Moore v. Dawkins

FOURT, J.

Anderson M. Dawkins, administrator-with-will-annexed of the estate of Marguerite L. Dawkins (also known as Marguerite L. Carr, Marguerite L. Carrere, or Marguerite L. Clark) appeals from the order of the probate court admitting to probate the will of which he was subsequently appointed administrator.1

On January 6, 1967, Dawkins filed, as surviving spouse, a petition for letters of administration in relation to Marguerite’s estate. On January 16, 1967, Norman H. Moore, the brother of the decedent, filed Marguerite’s holographic will for probate, petitioned for letters of administration-with-will-annexed, and filed his objection to the appointment of Dawkins. Thereafter Dawkins petitioned for probate of the same will and for letters of administration-with-will-annexed. He *120subsequently filed a petition to contest the probate of the subject will and made formal objection to the appointment of Moore as administrator.

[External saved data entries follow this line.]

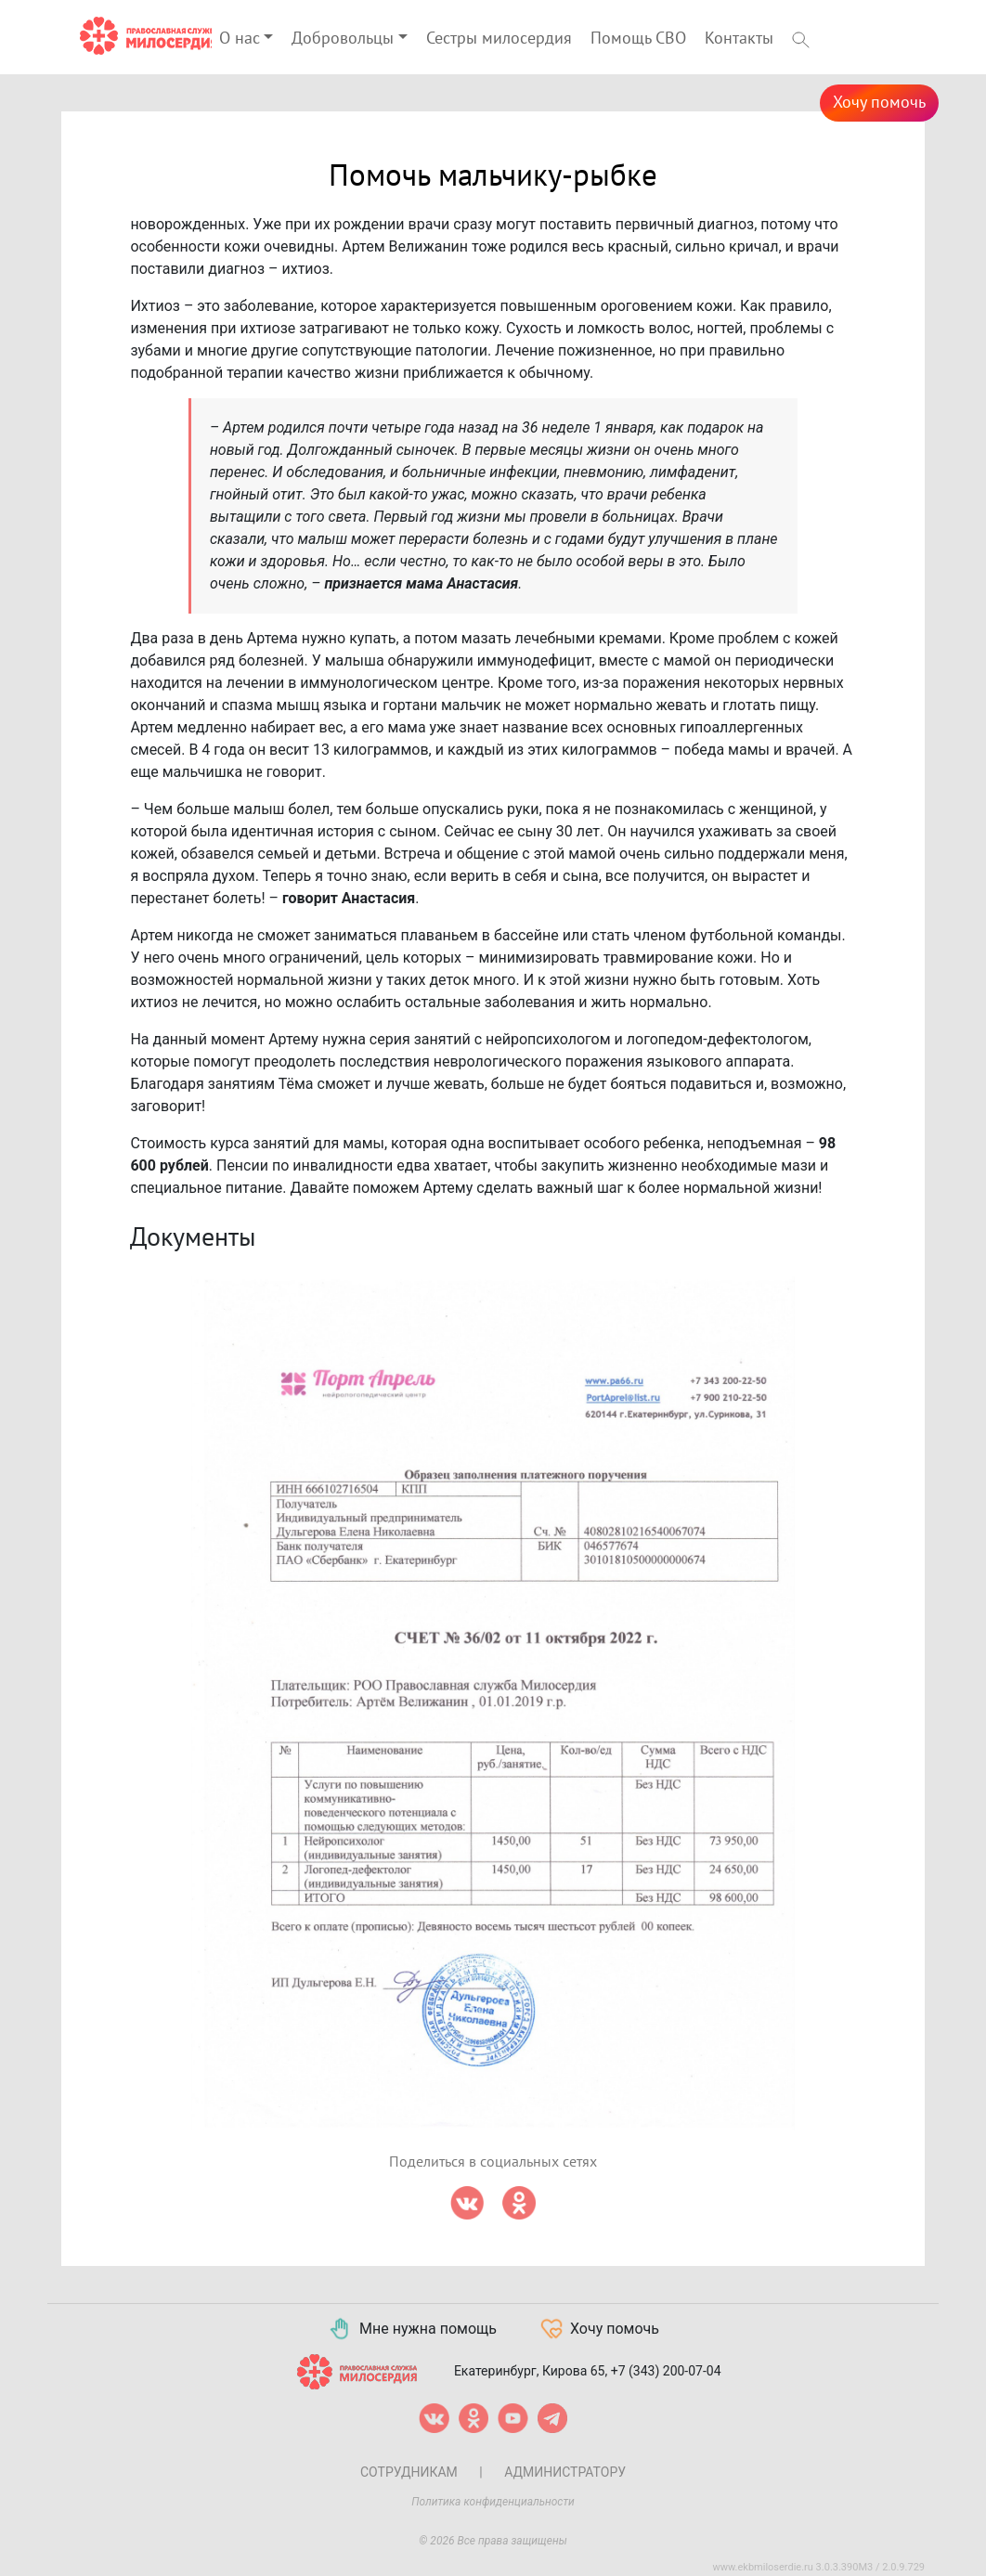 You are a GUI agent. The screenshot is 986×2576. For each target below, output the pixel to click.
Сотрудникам (409, 2472)
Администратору (565, 2472)
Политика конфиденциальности (493, 2501)
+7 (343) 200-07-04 (666, 2370)
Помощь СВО (638, 38)
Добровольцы (343, 38)
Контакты (739, 38)
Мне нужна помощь (412, 2329)
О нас (239, 38)
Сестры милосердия (499, 38)
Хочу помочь (879, 102) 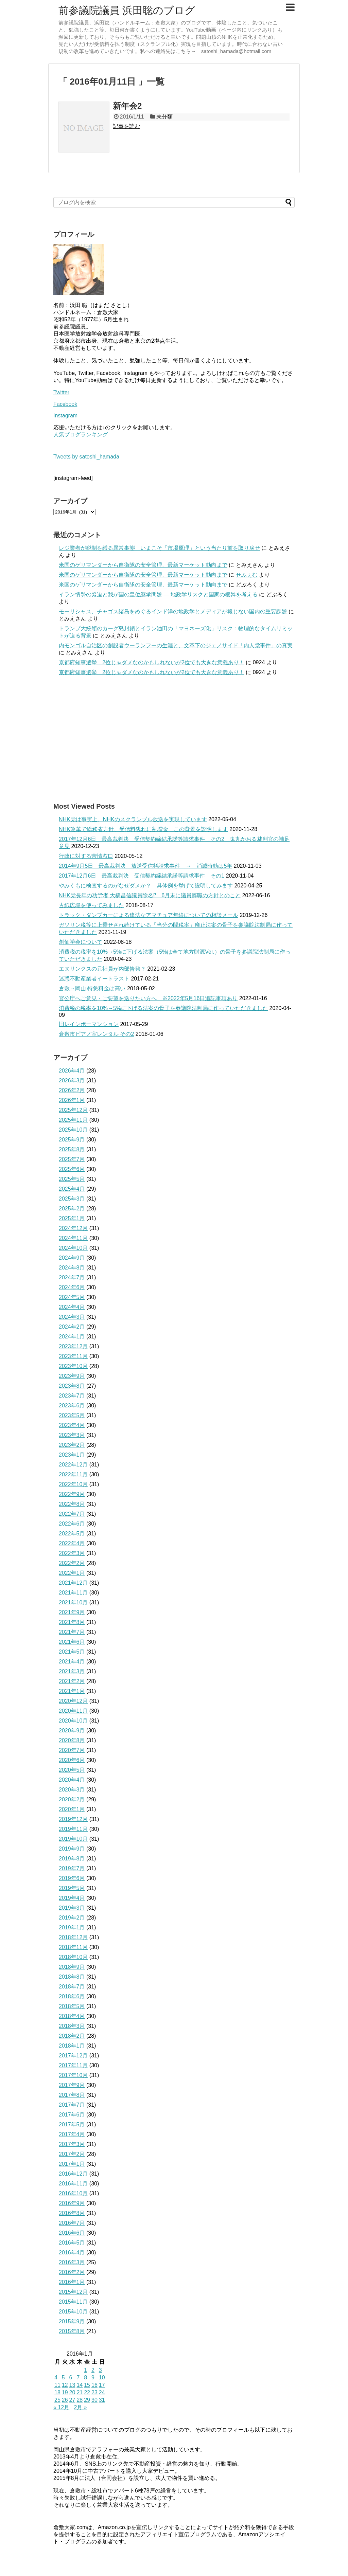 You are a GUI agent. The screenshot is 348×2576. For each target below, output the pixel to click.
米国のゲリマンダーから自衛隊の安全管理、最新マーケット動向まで (143, 565)
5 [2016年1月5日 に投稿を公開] (63, 2377)
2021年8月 (72, 1622)
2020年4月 (72, 1780)
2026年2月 (72, 1090)
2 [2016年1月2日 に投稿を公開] (92, 2370)
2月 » (80, 2407)
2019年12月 (73, 1819)
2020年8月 (72, 1740)
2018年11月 (73, 1947)
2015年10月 (73, 2311)
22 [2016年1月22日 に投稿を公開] (87, 2392)
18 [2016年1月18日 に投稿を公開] (57, 2392)
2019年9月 (72, 1849)
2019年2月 (72, 1918)
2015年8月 (72, 2331)
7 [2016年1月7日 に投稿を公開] (78, 2377)
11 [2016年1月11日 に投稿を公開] (57, 2385)
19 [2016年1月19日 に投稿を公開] (65, 2392)
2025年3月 (72, 1199)
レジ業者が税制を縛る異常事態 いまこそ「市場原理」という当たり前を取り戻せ (159, 548)
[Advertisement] (174, 739)
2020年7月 (72, 1750)
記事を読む (126, 126)
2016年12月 (73, 2174)
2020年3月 (72, 1790)
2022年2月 (72, 1563)
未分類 (164, 117)
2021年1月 (72, 1691)
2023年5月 (72, 1415)
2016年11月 (73, 2183)
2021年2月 (72, 1681)
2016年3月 (72, 2262)
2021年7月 (72, 1632)
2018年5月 (72, 2006)
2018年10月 (73, 1957)
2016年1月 (72, 2282)
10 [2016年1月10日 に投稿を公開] (102, 2377)
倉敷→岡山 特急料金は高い (92, 988)
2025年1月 (72, 1218)
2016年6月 (72, 2233)
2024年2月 (72, 1327)
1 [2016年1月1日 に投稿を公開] (85, 2370)
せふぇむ (247, 575)
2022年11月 (73, 1474)
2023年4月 (72, 1425)
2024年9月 (72, 1258)
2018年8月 (72, 1977)
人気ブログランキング (80, 434)
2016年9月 (72, 2203)
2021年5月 (72, 1652)
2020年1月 (72, 1809)
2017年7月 (72, 2105)
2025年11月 (73, 1120)
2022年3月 (72, 1553)
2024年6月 (72, 1287)
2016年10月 (73, 2193)
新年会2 (127, 105)
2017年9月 (72, 2085)
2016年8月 (72, 2213)
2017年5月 (72, 2124)
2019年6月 (72, 1878)
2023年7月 (72, 1396)
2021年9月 (72, 1612)
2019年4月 (72, 1898)
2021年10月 (73, 1602)
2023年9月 (72, 1376)
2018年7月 (72, 1986)
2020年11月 (73, 1711)
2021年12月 (73, 1583)
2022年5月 (72, 1533)
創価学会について (80, 942)
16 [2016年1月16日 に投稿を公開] (94, 2385)
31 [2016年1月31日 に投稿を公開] (102, 2400)
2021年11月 (73, 1593)
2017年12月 (73, 2055)
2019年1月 (72, 1927)
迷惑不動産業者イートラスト (94, 978)
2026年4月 (72, 1071)
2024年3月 (72, 1317)
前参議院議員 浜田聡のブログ (126, 10)
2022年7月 (72, 1514)
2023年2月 (72, 1445)
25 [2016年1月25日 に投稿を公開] (57, 2400)
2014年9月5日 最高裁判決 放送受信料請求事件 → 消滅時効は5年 (145, 866)
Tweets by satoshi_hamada (86, 457)
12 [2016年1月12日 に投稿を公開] (65, 2385)
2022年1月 (72, 1573)
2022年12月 (73, 1464)
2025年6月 (72, 1169)
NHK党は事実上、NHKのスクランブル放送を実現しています (133, 819)
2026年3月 (72, 1080)
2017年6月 (72, 2115)
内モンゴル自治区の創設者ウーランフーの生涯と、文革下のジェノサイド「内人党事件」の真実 (176, 645)
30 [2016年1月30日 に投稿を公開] (94, 2400)
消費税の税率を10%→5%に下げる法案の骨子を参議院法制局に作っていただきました (163, 1008)
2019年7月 (72, 1868)
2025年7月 (72, 1159)
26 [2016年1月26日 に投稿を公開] (65, 2400)
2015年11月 (73, 2302)
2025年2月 (72, 1208)
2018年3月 (72, 2026)
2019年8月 (72, 1858)
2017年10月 (73, 2075)
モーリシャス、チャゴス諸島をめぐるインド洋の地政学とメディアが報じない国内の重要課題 (173, 611)
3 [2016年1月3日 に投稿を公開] (100, 2370)
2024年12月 (73, 1228)
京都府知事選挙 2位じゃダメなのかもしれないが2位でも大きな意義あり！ (151, 662)
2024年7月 (72, 1277)
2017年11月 (73, 2065)
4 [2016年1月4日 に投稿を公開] (55, 2377)
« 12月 (61, 2407)
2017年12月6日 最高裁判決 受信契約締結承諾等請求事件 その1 (141, 876)
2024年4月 (72, 1307)
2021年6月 (72, 1642)
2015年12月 (73, 2292)
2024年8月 (72, 1268)
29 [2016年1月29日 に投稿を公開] (87, 2400)
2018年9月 (72, 1967)
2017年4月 (72, 2134)
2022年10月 (73, 1484)
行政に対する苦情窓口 (86, 856)
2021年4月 (72, 1661)
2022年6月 (72, 1524)
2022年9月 (72, 1494)
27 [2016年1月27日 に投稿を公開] (72, 2400)
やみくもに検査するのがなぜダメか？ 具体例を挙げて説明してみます (146, 885)
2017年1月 (72, 2164)
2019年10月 (73, 1839)
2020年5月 (72, 1770)
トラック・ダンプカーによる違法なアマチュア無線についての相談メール (148, 915)
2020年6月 (72, 1760)
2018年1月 (72, 2046)
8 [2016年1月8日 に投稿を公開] (85, 2377)
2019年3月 (72, 1908)
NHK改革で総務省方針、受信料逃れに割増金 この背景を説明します (143, 829)
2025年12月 (73, 1110)
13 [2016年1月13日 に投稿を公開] (72, 2385)
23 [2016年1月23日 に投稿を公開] (94, 2392)
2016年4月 (72, 2252)
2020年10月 (73, 1721)
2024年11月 (73, 1238)
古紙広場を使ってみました (91, 905)
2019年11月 (73, 1829)
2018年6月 (72, 1996)
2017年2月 (72, 2154)
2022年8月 (72, 1504)
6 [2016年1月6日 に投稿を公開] (70, 2377)
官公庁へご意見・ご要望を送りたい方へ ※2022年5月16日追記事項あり (148, 998)
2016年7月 (72, 2223)
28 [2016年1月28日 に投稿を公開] (79, 2400)
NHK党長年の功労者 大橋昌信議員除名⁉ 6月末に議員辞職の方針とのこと (150, 895)
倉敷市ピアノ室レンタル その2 (96, 1034)
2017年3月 (72, 2144)
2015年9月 (72, 2321)
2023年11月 (73, 1356)
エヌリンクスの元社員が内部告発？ (102, 969)
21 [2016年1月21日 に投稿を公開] (79, 2392)
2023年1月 (72, 1455)
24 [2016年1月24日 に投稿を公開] (102, 2392)
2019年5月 (72, 1888)
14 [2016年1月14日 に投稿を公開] (79, 2385)
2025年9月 (72, 1139)
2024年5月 (72, 1297)
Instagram (65, 415)
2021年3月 (72, 1671)
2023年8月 (72, 1386)
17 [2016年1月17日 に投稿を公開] (102, 2385)
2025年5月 (72, 1179)
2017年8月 (72, 2095)
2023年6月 (72, 1405)
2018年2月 (72, 2036)
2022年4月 (72, 1543)
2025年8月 (72, 1149)
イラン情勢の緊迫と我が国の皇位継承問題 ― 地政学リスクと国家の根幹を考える (158, 594)
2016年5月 (72, 2243)
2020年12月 (73, 1701)
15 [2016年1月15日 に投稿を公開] (87, 2385)
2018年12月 (73, 1937)
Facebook (65, 404)
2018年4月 (72, 2016)
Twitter (61, 392)
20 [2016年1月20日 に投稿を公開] (72, 2392)
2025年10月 (73, 1130)
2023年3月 (72, 1435)
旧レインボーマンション (89, 1024)
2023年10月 (73, 1366)
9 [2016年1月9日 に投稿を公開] (92, 2377)
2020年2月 (72, 1799)
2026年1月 (72, 1100)
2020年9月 (72, 1730)
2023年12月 (73, 1346)
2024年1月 (72, 1336)
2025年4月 (72, 1189)
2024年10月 (73, 1248)
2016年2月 (72, 2272) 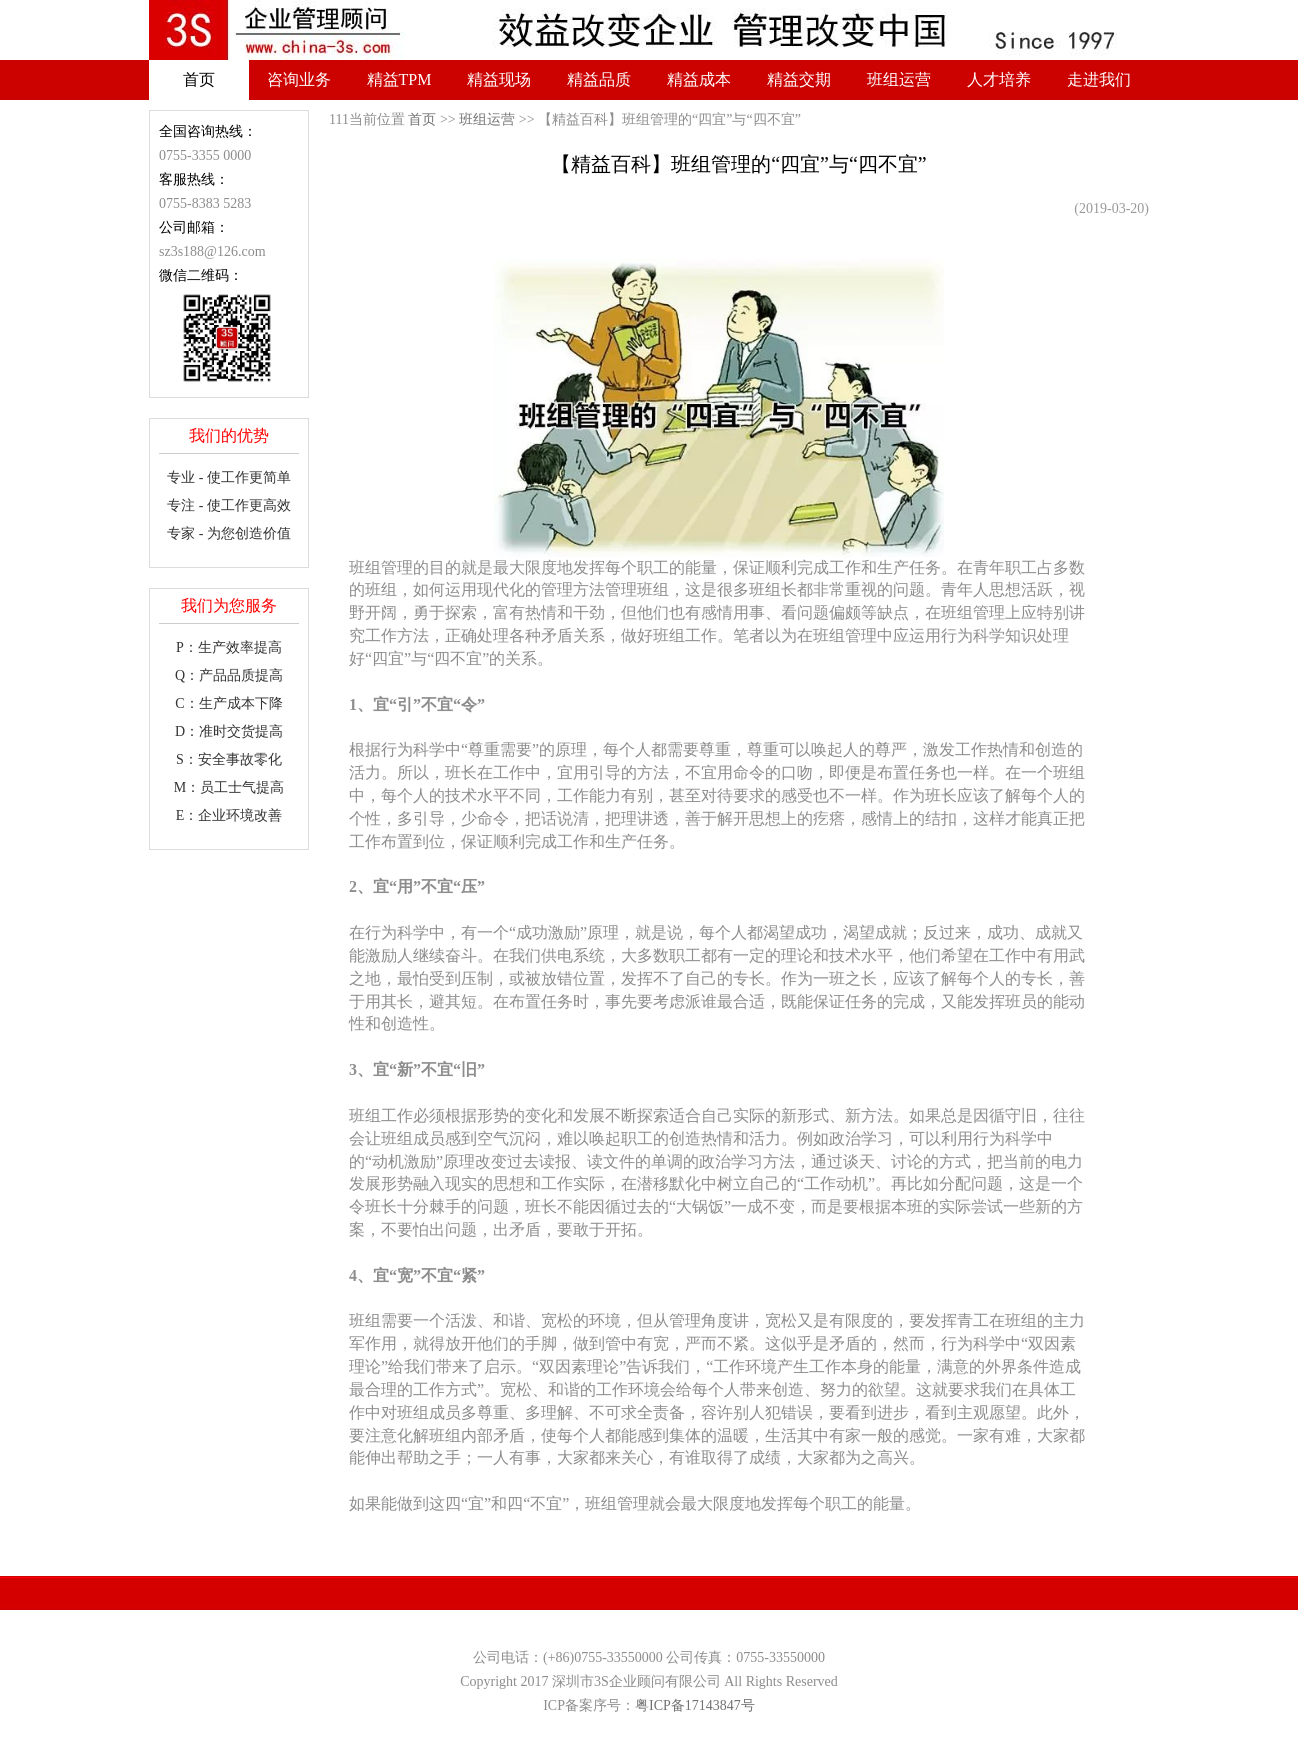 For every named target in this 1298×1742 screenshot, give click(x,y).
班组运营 (899, 79)
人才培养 (999, 79)
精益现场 (499, 79)
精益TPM (399, 79)
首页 (199, 79)
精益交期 (799, 79)
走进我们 (1099, 79)
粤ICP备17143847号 (695, 1705)
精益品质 (599, 79)
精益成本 (699, 79)
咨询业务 (299, 79) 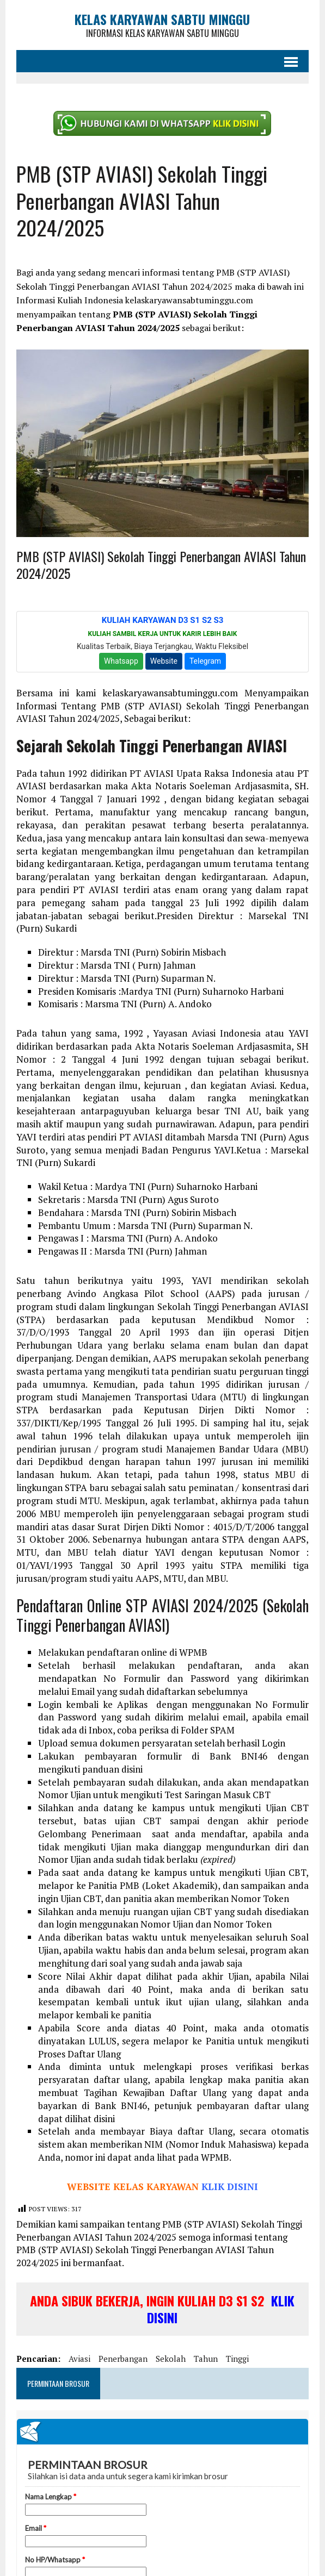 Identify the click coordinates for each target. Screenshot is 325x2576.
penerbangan (123, 2358)
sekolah (171, 2358)
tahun (206, 2358)
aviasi (79, 2358)
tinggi (237, 2358)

The probate court on April 6, 1967, held a hearing on the petition to admit the will to probate and the will contest. The only will submitted to the court by either party at that time was the holographic instrument executed by the testatrix on November 19, 1953. The testatrix later married Anderson Dawkins. The court determined that the will filed for probate was a valid instrument which the testatrix had never expressly revoked and admitted the will to probate. On April 20, 1967, the court determined, over Moore’s objections, that Dawkins was entitled to letters of administration, and on June'14, 1967, the court entered its formal orders admitting the will to probate and appointing Dawkins administrator-with-will-annexed.

Appellant contends that Probate Code, section 70, has the effect of revoking, as to the surviving spouse, a will executed prior to the testatrix’ marriage. This contention, which constitutes the ground set forth in Dawkins’ petition, as amended, contesting the admission of the will to probate, is without merit.

Probate Code, section 70 provides, in pertinent part, that “If a person marries after making a will, and the spouse survives the maker, the will is revoked as to the spouse, . . .’’ with certain exceptions not herein applicable. This provision was intended to preserve the dispositions of the testator in favor of beneficiaries under the will insofar as consistent with the rights of the surviving spouse, who is entitled to receive his statutory share of the estate. (Estate of Haselbud, 26 Cal.App.2d 375 [79 P.2d 443].) A marriage by the testator or testatrix subsequent to the execution of a will has the effect of revoking the will only as to the surviving spouse. (Estate of Bendell, 59 Cal.App.2d 165, 167 [138 P.2d 378] ; Estate of Derruau, 133 Cal.App. 769 [24 P.2d 865].)

The will was properly admitted to probate. The contention which respondent, who filed no notice of appeal, attempts to make, that appellant was improperly appointed administrator, cannot be considered.

The order of the probate court is affirmed.

Wood, F. J., and Lillie, J., concurred.

Dawkins on June 5, 1967, filed his notice of appeal from the minute order of the probate court dated April 6, 1967, in which was noted the court’s determination that the will contest filed by Dawkins should be denied and dismissed and that the contested will should be admitted to probate. The court’s formal order was not entered until June 14, 1968. Appellant in his notice of appeal has improperly specified the order of April 6, 1968, as the order appealed from; he does not mention the court’s final order. We have exercised our discretion pursuant to rule 2(e), California Rules of Court, to consider the document on file a premature notice of appeal from the formal order of June 14, 1967.